■ EXERCISE DESCRIPTION:
In the data below, find each line carrying the string "Thursday" and copy it out.

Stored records
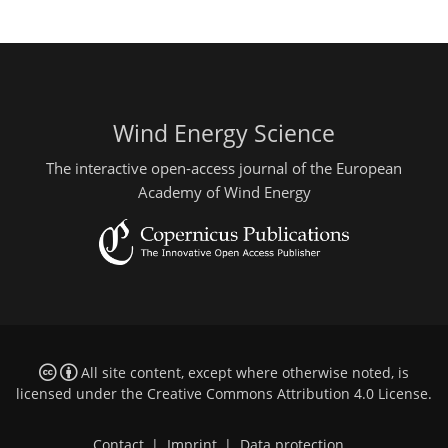
Wind Energy Science
The interactive open-access journal of the European
Academy of Wind Energy
All site content, except where otherwise noted, is
licensed under the
Creative Commons Attribution 4.0 License
.
Contact
|
Imprint
|
Data protection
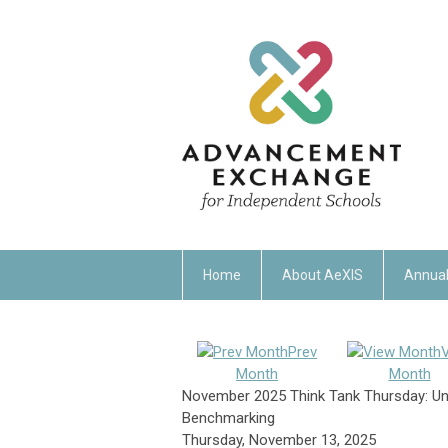
Home
About AeXIS
Annual
Prev
Month
Month
November 2025 Think Tank Thursday: Un
Benchmarking
Thursday, November 13, 2025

■ FINISHED EXERCISE:
November 2025 Think Tank Thursday: Un
Thursday, November 13, 2025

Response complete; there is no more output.